In [1]:
import torch
from transformers import AutoTokenizer, AutoModelForCausalLM

  from .autonotebook import tqdm as notebook_tqdm


In [2]:
def create_model(
    lm_model_name = "google/gemma-3-4b-it", 
    device = 'cuda' if torch.cuda.is_available() else 'cpu',
):
    tokenizer = AutoTokenizer.from_pretrained(lm_model_name)
    model = AutoModelForCausalLM.from_pretrained(
        lm_model_name,
        device_map="auto",
    ).to(device).eval()

    return model, tokenizer

In [3]:
def lm_template(
    text: str, 
    system_prompt: str = "You are a helpful assistant.", 
):
    return [
        {
            "role": "system",
            "content": [{"type": "text", "text": system_prompt}]
        },
        {
            "role": "user",
            "content": [{"type": "text", "text": text}]
        }
    ]

In [4]:
@torch.inference_mode()
def generate(
    prompt, 
    tokenizer, 
    model, 
    max_new_tokens: int = 256, 
    temperature: float = 1,
):
    inputs = tokenizer.apply_chat_template(
        prompt, 
        add_generation_prompt=True, 
        tokenize=True,
        return_dict=True, 
        return_tensors="pt",
    )
    inputs = {
        k: (
            v.to(model.device, dtype=model.dtype)
            if v.dtype.is_floating_point else v.to(model.device)
        )
        for k, v in inputs.items()
    }

    input_len = inputs["input_ids"].shape[-1]

    max_len = int(model.config.text_config.max_position_embeddings)
    if input_len > max_len:
        raise ValueError(
            f"Input length {input_len} exceeds maximum allowed length of {max_len} tokens."
        )

    generation = model.generate(
        **inputs, 
        max_new_tokens=max_new_tokens, 
        do_sample=True, 
        temperature=temperature, 
    )
    generation = generation[0][input_len:]

    response = tokenizer.decode(
        generation, 
        skip_special_tokens=True
    )

    return response

In [5]:
model, tokenizer = create_model(
    lm_model_name="google/gemma-3-4b-it"
)

Loading checkpoint shards: 100%|██████████| 2/2 [00:02<00:00,  1.14s/it]


In [6]:
test_cases = [
    "Hello!
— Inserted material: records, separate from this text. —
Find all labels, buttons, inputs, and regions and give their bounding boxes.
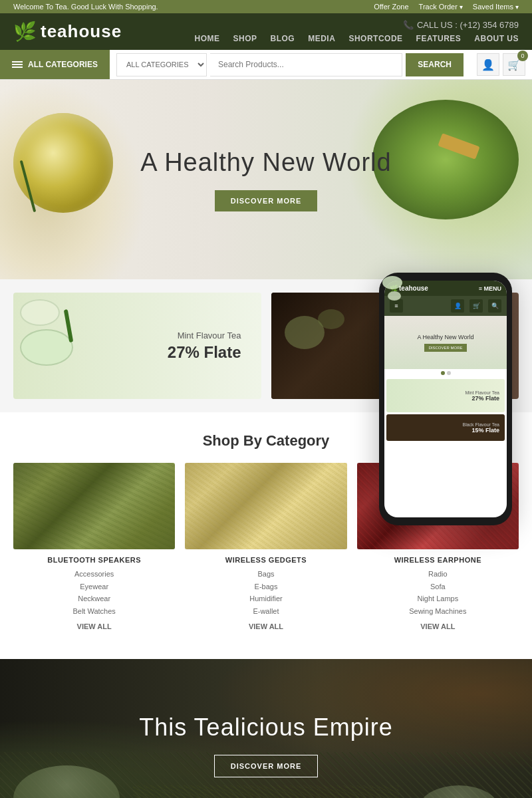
category-bar: ALL CATEGORIES ALL CATEGORIES SEARCH 👤 🛒…	[0, 50, 532, 80]
nav-about[interactable]: ABOUT US	[474, 34, 519, 43]
hamburger-icon	[12, 61, 23, 68]
welcome-text: Welcome To Tea. Good Luck With Shopping.	[13, 3, 158, 11]
phone-search-icon: 🔍	[488, 299, 501, 313]
category-select[interactable]: ALL CATEGORIES	[116, 53, 207, 76]
phone-icon: 📞	[403, 20, 414, 30]
logo-icon: 🌿	[13, 21, 37, 43]
cat-link-sewingmachines[interactable]: Sewing Machines	[357, 605, 519, 618]
scattered-leaves	[133, 785, 399, 798]
header: 🌿 teahouse 📞 CALL US : (+12) 354 6789 HO…	[0, 13, 532, 50]
phone-menu: ≡ MENU	[479, 285, 501, 292]
phone-user-icon: 👤	[451, 299, 464, 313]
all-categories-button[interactable]: ALL CATEGORIES	[0, 50, 110, 79]
bottom-hero-discover-button[interactable]: DISCOVER MORE	[214, 755, 319, 777]
promo-card-mint[interactable]: Mint Flavour Tea 27% Flate	[13, 293, 261, 399]
phone-cup-deco	[384, 281, 412, 303]
cat-link-bags[interactable]: Bags	[185, 568, 346, 581]
cat-viewall-gadgets[interactable]: VIEW ALL	[185, 620, 346, 633]
cat-link-nightlamps[interactable]: Night Lamps	[357, 593, 519, 605]
search-button[interactable]: SEARCH	[406, 53, 464, 76]
search-input[interactable]	[210, 53, 402, 76]
logo-text: teahouse	[41, 21, 122, 42]
top-bar: Welcome To Tea. Good Luck With Shopping.…	[0, 0, 532, 13]
category-item-speakers: BLUETOOTH SPEAKERS Accessories Eyewear N…	[13, 463, 175, 632]
cat-link-neckwear[interactable]: Neckwear	[13, 593, 175, 605]
category-name-speakers: BLUETOOTH SPEAKERS	[13, 556, 175, 564]
dot-1	[441, 371, 445, 375]
main-nav: HOME SHOP BLOG MEDIA SHORTCODE FEATURES …	[195, 34, 519, 43]
header-right: 📞 CALL US : (+12) 354 6789 HOME SHOP BLO…	[195, 20, 519, 43]
promo-mint-text: Mint Flavour Tea 27% Flate	[168, 331, 241, 362]
offer-zone-link[interactable]: Offer Zone	[374, 3, 408, 11]
cat-link-eyewear[interactable]: Eyewear	[13, 581, 175, 593]
phone-cart-icon: 🛒	[469, 299, 483, 313]
hero-discover-button[interactable]: DISCOVER MORE	[215, 190, 318, 211]
phone-promo-mint: Mint Flavour Tea 27% Flate	[386, 379, 505, 412]
category-item-gadgets: WIRELESS GEDGETS Bags E-bags Humidifier …	[185, 463, 346, 632]
phone-promo-black: Black Flavour Tea 15% Flate	[386, 414, 505, 441]
nav-home[interactable]: HOME	[195, 34, 220, 43]
nav-blog[interactable]: BLOG	[271, 34, 295, 43]
category-img-speakers	[13, 463, 175, 549]
phone-mockup-container: 🌿 teahouse ≡ MENU ≡ 👤 🛒 🔍 A Healthy New …	[379, 273, 512, 525]
category-name-earphone: WIRELESS EARPHONE	[357, 556, 519, 564]
phone-screen: 🌿 teahouse ≡ MENU ≡ 👤 🛒 🔍 A Healthy New …	[384, 281, 507, 517]
bottom-hero-section: This Tealicious Empire DISCOVER MORE	[0, 659, 532, 798]
category-links-gadgets: Bags E-bags Humidifier E-wallet VIEW ALL	[185, 568, 346, 632]
category-img-gadgets	[185, 463, 346, 549]
cat-link-ewallet[interactable]: E-wallet	[185, 605, 346, 618]
promo-cups-decoration	[20, 299, 73, 366]
cat-link-beltwatches[interactable]: Belt Watches	[13, 605, 175, 618]
nav-features[interactable]: FEATURES	[416, 34, 462, 43]
cat-link-radio[interactable]: Radio	[357, 568, 519, 581]
dot-2	[447, 371, 451, 375]
phone-promo-mint-text: Mint Flavour Tea 27% Flate	[465, 390, 499, 402]
phone-dots	[384, 369, 507, 377]
header-icons: 👤 🛒 0	[470, 53, 532, 76]
nav-shop[interactable]: SHOP	[233, 34, 257, 43]
category-links-earphone: Radio Sofa Night Lamps Sewing Machines V…	[357, 568, 519, 632]
promo-mint-discount: 27% Flate	[168, 343, 241, 362]
cat-link-sofa[interactable]: Sofa	[357, 581, 519, 593]
track-order-link[interactable]: Track Order	[419, 3, 463, 11]
hero-title: A Healthy New World	[140, 148, 391, 177]
phone-number[interactable]: 📞 CALL US : (+12) 354 6789	[403, 20, 519, 30]
cat-link-accessories[interactable]: Accessories	[13, 568, 175, 581]
nav-media[interactable]: MEDIA	[308, 34, 335, 43]
promo-mint-subtitle: Mint Flavour Tea	[168, 331, 241, 340]
saved-items-chevron	[515, 3, 519, 11]
hero-decoration-left	[7, 93, 140, 266]
phone-hero: A Healthy New World DISCOVER MORE	[384, 316, 507, 369]
user-icon-button[interactable]: 👤	[477, 53, 499, 76]
category-name-gadgets: WIRELESS GEDGETS	[185, 556, 346, 564]
cart-icon-button[interactable]: 🛒 0	[503, 53, 525, 76]
top-bar-right: Offer Zone Track Order Saved Items	[374, 3, 519, 11]
logo[interactable]: 🌿 teahouse	[13, 21, 122, 43]
cart-badge: 0	[517, 51, 528, 61]
nav-shortcode[interactable]: SHORTCODE	[348, 34, 402, 43]
cat-link-humidifier[interactable]: Humidifier	[185, 593, 346, 605]
category-links-speakers: Accessories Eyewear Neckwear Belt Watche…	[13, 568, 175, 632]
track-order-chevron	[460, 3, 463, 11]
cat-viewall-earphone[interactable]: VIEW ALL	[357, 620, 519, 633]
search-area: ALL CATEGORIES SEARCH	[110, 53, 470, 76]
cat-link-ebags[interactable]: E-bags	[185, 581, 346, 593]
bottom-hero-title: This Tealicious Empire	[139, 714, 392, 741]
promo-section: Mint Flavour Tea 27% Flate Black Flavour…	[0, 279, 532, 412]
bottom-hero-content: This Tealicious Empire DISCOVER MORE	[139, 714, 392, 777]
cat-viewall-speakers[interactable]: VIEW ALL	[13, 620, 175, 633]
hero-content: A Healthy New World DISCOVER MORE	[140, 148, 391, 211]
tea-pot-deco	[285, 306, 364, 359]
phone-promo-black-text: Black Flavour Tea 15% Flate	[462, 422, 499, 434]
saved-items-link[interactable]: Saved Items	[473, 3, 519, 11]
hero-section: A Healthy New World DISCOVER MORE	[0, 80, 532, 279]
phone-mockup: 🌿 teahouse ≡ MENU ≡ 👤 🛒 🔍 A Healthy New …	[379, 273, 512, 525]
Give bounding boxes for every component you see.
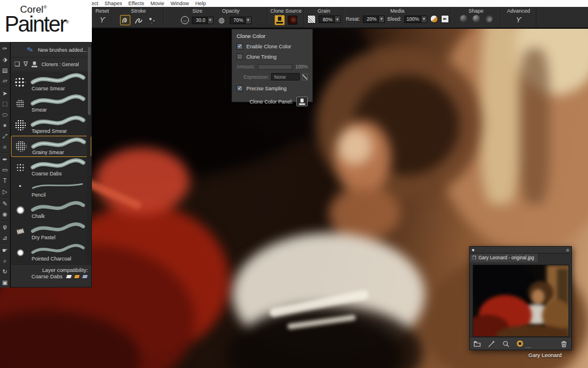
opacity-icon[interactable]: ◍ (216, 15, 227, 25)
mirror-painting-tool-icon[interactable]: ✎ (1, 198, 10, 209)
more-options-dots[interactable]: ... (525, 343, 532, 349)
brush-item[interactable]: Pencil (11, 178, 91, 200)
dropper-tool-icon[interactable]: ✑ (1, 43, 10, 54)
cloner-stamp-icon[interactable] (32, 61, 37, 67)
pen-tool-icon[interactable]: ✒ (1, 154, 10, 164)
brush-list-scroll-thumb[interactable] (88, 47, 91, 115)
brush-name: Grainy Smear (32, 150, 64, 155)
brush-library-icon[interactable]: ❏ (14, 60, 20, 68)
magnifier-tool-icon[interactable]: ⌕ (1, 255, 10, 266)
clone-tinting-checkbox[interactable] (237, 53, 243, 60)
brush-name: Chalk (32, 213, 45, 219)
menu-item-movie[interactable]: Movie (150, 1, 164, 6)
eraser-tool-icon[interactable]: ▱ (1, 75, 10, 86)
gradient-tool-icon[interactable]: ▤ (1, 64, 10, 75)
shape-select-tool-icon[interactable]: ▷ (1, 186, 10, 197)
delete-source-trash-icon[interactable] (560, 340, 567, 347)
shape-angle-icon[interactable] (485, 15, 493, 22)
clone-source-toolbar: ... (470, 337, 571, 350)
brush-item[interactable]: Tapered Smear (11, 114, 91, 136)
clone-source-thumbnail[interactable] (288, 16, 297, 25)
menu-item-shapes[interactable]: Shapes (105, 1, 122, 6)
grain-dropdown-arrow[interactable]: ▼ (334, 16, 340, 22)
opacity-value: 70% (230, 17, 245, 23)
shape-dab-icon[interactable] (460, 15, 467, 22)
navigator-tool-icon[interactable]: ▣ (1, 277, 10, 288)
paint-bucket-tool-icon[interactable]: ⬗ (1, 54, 10, 65)
perspective-grid-tool-icon[interactable]: ⊿ (1, 232, 10, 243)
brush-item[interactable]: Pointed Charcoal (11, 242, 91, 263)
new-brushes-text: New brushes added... (38, 47, 87, 53)
panel-menu-icon[interactable]: ≡ (566, 248, 569, 252)
size-field[interactable]: 30.0▼ (192, 17, 214, 24)
liquid-ink-icon[interactable]: ✒ (441, 15, 449, 23)
expression-label: Expression: (243, 74, 269, 80)
resat-dropdown-arrow[interactable]: ▼ (378, 16, 384, 22)
brush-item-selected[interactable]: Grainy Smear (11, 136, 91, 157)
precise-sampling-checkbox[interactable]: ✓ (237, 85, 243, 91)
brush-item[interactable]: Coarse Smear (11, 72, 91, 93)
enable-clone-color-label: Enable Clone Color (246, 44, 291, 49)
zoom-source-icon[interactable] (502, 340, 509, 347)
opacity-dropdown-arrow[interactable]: ▼ (245, 17, 251, 24)
stroke-curve-button[interactable] (133, 15, 144, 25)
text-tool-icon[interactable]: T (1, 175, 10, 186)
stroke-dab-button[interactable] (146, 15, 157, 25)
open-source-folder-icon[interactable] (474, 340, 481, 347)
grain-field[interactable]: 80%▼ (319, 16, 341, 23)
clone-source-tab[interactable]: ❐ Gary Leonard - original.jpg (470, 254, 539, 262)
menu-item-window[interactable]: Window (171, 1, 189, 6)
chalk-dab-icon (16, 206, 25, 214)
lasso-tool-icon[interactable]: ⬭ (1, 109, 10, 120)
grain-texture-icon[interactable] (307, 15, 316, 24)
opacity-field[interactable]: 70%▼ (230, 17, 252, 24)
menu-item-help[interactable]: Help (195, 1, 206, 6)
magic-wand-tool-icon[interactable]: ✶ (1, 120, 10, 131)
grabber-tool-icon[interactable]: ☛ (1, 244, 10, 255)
clone-stamp-button[interactable] (274, 15, 285, 25)
brush-item[interactable]: Smear (11, 93, 91, 114)
rotate-page-tool-icon[interactable]: ↻ (1, 266, 10, 277)
coarse-dabs-dab-icon (16, 163, 25, 172)
brush-name: Coarse Dabs (32, 171, 62, 177)
enable-clone-color-checkbox[interactable]: ✓ (237, 43, 243, 49)
divine-proportion-tool-icon[interactable]: φ (1, 221, 10, 232)
crop-tool-icon[interactable]: ⌗ (1, 141, 10, 152)
size-icon[interactable]: ↔ (181, 16, 189, 24)
panel-close-icon[interactable] (472, 249, 474, 251)
reset-label: Reset (95, 8, 109, 14)
brush-item[interactable]: Coarse Dabs (11, 157, 91, 178)
dry-pastel-dab-icon (16, 228, 25, 235)
dryness-icon[interactable] (430, 15, 438, 23)
brush-item[interactable]: Dry Pastel (11, 221, 91, 242)
expression-dropdown[interactable]: None (271, 73, 300, 80)
bleed-field[interactable]: 100%▼ (404, 16, 427, 23)
bleed-dropdown-arrow[interactable]: ▼ (421, 16, 427, 22)
menu-item-effects[interactable]: Effects (129, 1, 144, 6)
amount-slider[interactable] (258, 64, 293, 70)
size-label: Size (192, 8, 203, 14)
expression-curve-icon[interactable] (302, 74, 308, 80)
rect-select-tool-icon[interactable]: ⬚ (1, 98, 10, 109)
reset-brush-button[interactable]: ϒ (97, 15, 107, 25)
clone-color-panel-button[interactable] (296, 97, 308, 106)
filter-icon[interactable]: ∇ (24, 60, 28, 68)
size-dropdown-arrow[interactable]: ▼ (207, 17, 213, 24)
brush-item[interactable]: Chalk (11, 200, 91, 221)
layer-adjuster-tool-icon[interactable]: ➤ (1, 88, 10, 99)
sample-dropper-icon[interactable] (488, 340, 495, 347)
resat-field[interactable]: 20%▼ (363, 16, 385, 23)
stroke-freehand-button[interactable] (120, 15, 130, 25)
resat-value: 20% (363, 16, 378, 22)
clone-source-image[interactable] (473, 264, 569, 337)
tracing-paper-toggle-icon[interactable] (517, 340, 523, 347)
transform-tool-icon[interactable]: ⤢ (1, 131, 10, 141)
shape-bristle-icon[interactable] (473, 15, 480, 22)
brush-category-label[interactable]: Cloners : General (41, 62, 79, 67)
kaleidoscope-tool-icon[interactable]: ❋ (1, 209, 10, 220)
new-brushes-banner[interactable]: ✎ New brushes added... (11, 43, 91, 57)
advanced-brush-button[interactable]: ϒ (513, 15, 524, 25)
rect-shape-tool-icon[interactable]: ▭ (1, 164, 10, 175)
clone-source-titlebar[interactable]: ≡ (470, 247, 571, 254)
section-media: Media Resat: 20%▼ Bleed: 100%▼ ✒ (343, 7, 451, 28)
How are you today?", 
    "What is 123 multiplied by 456?",
    "What's the weather like today?", 
    "Calculate (987 + 654) * 321 / 2",
]

In [7]:
print("Start Demo!\n")

for i, query in enumerate(test_cases, 1):
    print(f"Test Case ({i}) {'=' * 50}")
    print(f"user input: {query}")

    prompt = lm_template(
        text=query
    )
    response = generate(
        prompt=prompt, 
        tokenizer=tokenizer, 
        model=model, 
    )
    print(f"Model response: {response}\n{'=' * 64}\n")
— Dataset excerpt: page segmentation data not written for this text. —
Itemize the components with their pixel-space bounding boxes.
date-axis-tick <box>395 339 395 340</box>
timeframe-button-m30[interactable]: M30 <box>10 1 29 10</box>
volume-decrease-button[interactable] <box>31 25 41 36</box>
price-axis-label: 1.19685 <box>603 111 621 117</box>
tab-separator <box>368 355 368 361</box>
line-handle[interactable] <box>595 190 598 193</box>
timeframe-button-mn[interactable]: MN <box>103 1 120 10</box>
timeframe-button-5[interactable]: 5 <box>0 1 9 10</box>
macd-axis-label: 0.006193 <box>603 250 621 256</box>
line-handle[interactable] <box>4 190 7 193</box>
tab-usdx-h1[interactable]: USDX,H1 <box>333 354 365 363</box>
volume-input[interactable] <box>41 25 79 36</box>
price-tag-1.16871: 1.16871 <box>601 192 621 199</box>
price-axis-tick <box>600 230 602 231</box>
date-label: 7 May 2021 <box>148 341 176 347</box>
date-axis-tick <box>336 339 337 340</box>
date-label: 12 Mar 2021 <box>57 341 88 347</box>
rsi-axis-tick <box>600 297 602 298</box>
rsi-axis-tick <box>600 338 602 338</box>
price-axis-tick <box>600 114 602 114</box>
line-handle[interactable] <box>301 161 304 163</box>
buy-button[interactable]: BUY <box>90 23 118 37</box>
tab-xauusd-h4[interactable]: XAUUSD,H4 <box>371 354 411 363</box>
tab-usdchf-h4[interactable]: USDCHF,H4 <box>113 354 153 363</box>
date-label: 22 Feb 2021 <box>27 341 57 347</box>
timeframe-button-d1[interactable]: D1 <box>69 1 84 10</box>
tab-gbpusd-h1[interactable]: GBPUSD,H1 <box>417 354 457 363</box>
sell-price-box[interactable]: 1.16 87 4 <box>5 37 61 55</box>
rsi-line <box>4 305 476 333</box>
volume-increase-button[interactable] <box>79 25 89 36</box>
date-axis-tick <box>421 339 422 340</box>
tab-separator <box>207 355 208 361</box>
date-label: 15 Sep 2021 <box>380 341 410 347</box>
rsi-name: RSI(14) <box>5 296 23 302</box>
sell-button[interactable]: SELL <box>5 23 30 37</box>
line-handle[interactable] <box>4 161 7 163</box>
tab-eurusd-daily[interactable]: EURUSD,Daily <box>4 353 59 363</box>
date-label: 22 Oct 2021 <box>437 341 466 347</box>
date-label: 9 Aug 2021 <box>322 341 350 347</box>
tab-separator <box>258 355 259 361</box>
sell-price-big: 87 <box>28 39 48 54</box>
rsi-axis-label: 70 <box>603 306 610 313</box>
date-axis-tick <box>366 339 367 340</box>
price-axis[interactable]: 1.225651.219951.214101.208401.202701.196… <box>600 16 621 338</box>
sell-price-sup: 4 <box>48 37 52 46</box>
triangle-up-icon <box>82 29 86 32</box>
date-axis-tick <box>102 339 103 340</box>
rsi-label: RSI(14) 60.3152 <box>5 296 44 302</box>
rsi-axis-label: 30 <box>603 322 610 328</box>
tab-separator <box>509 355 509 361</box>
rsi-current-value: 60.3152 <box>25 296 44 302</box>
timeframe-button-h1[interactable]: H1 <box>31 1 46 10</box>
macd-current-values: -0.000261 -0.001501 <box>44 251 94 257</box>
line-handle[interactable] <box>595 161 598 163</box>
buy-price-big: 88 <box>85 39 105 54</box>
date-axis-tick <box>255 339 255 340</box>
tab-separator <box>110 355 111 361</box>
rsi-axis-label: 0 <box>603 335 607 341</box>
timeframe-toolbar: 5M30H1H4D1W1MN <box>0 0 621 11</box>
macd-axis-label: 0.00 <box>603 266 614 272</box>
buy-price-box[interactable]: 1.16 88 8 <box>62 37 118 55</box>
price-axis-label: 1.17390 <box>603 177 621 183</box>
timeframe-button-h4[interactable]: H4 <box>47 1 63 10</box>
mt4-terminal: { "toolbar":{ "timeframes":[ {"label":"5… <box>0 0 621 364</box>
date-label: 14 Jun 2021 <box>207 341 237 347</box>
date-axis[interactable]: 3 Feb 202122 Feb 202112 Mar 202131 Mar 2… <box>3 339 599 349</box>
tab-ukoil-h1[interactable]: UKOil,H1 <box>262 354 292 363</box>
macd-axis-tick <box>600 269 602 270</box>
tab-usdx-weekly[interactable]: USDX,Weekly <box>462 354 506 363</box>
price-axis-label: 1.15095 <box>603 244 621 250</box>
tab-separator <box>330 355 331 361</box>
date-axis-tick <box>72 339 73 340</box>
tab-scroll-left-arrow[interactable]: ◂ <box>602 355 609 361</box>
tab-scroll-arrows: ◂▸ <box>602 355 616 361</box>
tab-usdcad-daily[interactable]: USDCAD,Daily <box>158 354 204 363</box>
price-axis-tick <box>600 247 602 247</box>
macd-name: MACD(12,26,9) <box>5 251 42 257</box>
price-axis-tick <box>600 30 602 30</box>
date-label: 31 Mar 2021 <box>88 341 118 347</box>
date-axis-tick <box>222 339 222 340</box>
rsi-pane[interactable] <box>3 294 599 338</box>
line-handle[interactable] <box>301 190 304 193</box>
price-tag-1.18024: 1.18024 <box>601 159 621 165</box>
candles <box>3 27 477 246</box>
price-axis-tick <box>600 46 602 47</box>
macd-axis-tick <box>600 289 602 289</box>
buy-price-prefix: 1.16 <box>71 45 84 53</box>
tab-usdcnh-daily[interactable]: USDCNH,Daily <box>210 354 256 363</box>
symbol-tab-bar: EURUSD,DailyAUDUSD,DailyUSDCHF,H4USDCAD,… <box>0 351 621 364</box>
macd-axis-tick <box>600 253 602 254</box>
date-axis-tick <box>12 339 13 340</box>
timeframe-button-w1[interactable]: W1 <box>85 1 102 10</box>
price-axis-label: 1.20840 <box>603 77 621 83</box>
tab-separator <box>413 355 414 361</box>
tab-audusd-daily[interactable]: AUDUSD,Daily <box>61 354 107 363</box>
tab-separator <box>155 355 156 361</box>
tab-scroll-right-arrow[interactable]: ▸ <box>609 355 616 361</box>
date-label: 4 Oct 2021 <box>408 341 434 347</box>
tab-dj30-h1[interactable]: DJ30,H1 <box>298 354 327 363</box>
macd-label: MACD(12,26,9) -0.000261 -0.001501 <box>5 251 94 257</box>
print("\nDemo Completed!")

Start Demo!

user input: Hello! How are you today?
Model response: Hello there! I’m doing well, thank you for asking! As an AI, I don’t really *feel* in the same way humans do, but my systems are running smoothly and I’m ready to help you with whatever you need. 😊 

How are *you* doing today? Is there anything I can assist you with?
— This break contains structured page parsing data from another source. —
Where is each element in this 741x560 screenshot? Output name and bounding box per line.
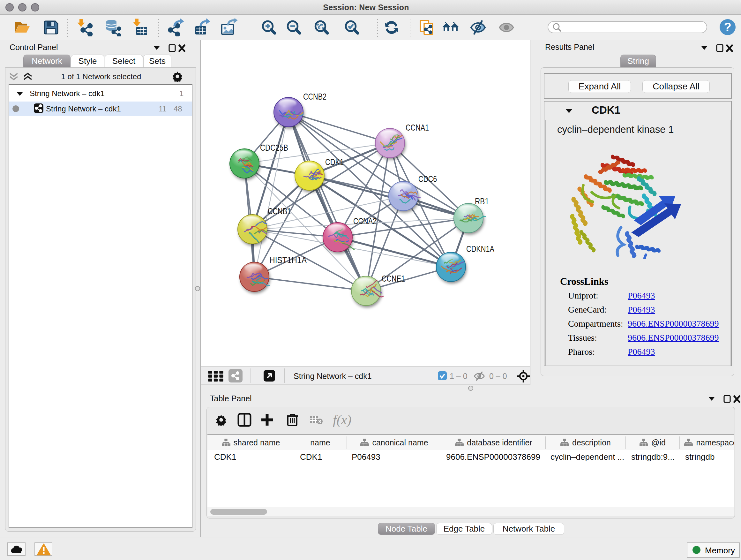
svg-text:CDKN1A: CDKN1A <box>466 244 494 254</box>
svg-text:CCNE1: CCNE1 <box>382 273 405 284</box>
svg-text:HIST1H1A: HIST1H1A <box>269 255 307 265</box>
svg-text:CCNB2: CCNB2 <box>303 91 327 102</box>
svg-text:CDC25B: CDC25B <box>260 143 288 152</box>
svg-text:CCNA1: CCNA1 <box>406 123 429 132</box>
svg-text:CDC6: CDC6 <box>418 174 437 184</box>
svg-text:CCNA2: CCNA2 <box>353 216 377 226</box>
svg-text:CCNB1: CCNB1 <box>268 206 291 216</box>
svg-text:RB1: RB1 <box>475 196 489 206</box>
svg-text:CDK1: CDK1 <box>325 157 344 167</box>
user input: What is 123 multiplied by 456?
Model response: 123 multiplied by 456 is 56,088.

Here's how to calculate that:

123 * 456 = (123 * 400) + (123 * 50) + (123 * 6)
          = 49200 + 6150 + 738
          = 56088


user input: What's the weather like today?
Model response: Please tell me your location! I need to know where you are to give you an accurate weather forecast. 😊 

For example, you could tell me:

*   Your city and state (e.g., "London, England")
*   Your zip code (e.g., "90210")

user input: Calculate (987 + 654) * 321 / 2
Model response: Okay, let's break this down step-by-step:

1. **Calculate the sum in parentheses:** 987 + 654 = 16